SUPPLIED MATERIAL:
──────────
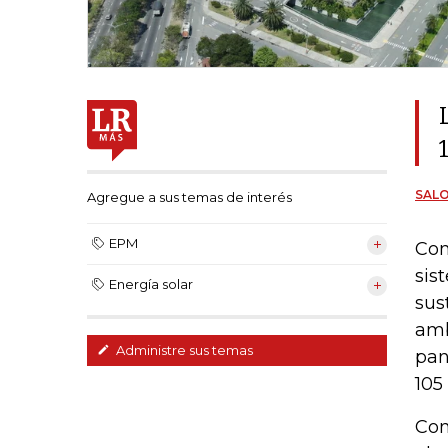
SAL
Agregue a sus temas de interés
EPM
Com
sis
Energía solar
sus
amb
Administre sus temas
pan
105
Con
──────────
TASK STATEMENT:
Omitting all pictures, set the listing down exactly.

RESPONSE:
SAL
Agregue a sus temas de interés
EPM
Com
sis
Energía solar
sus
amb
Administre sus temas
pan
105
Con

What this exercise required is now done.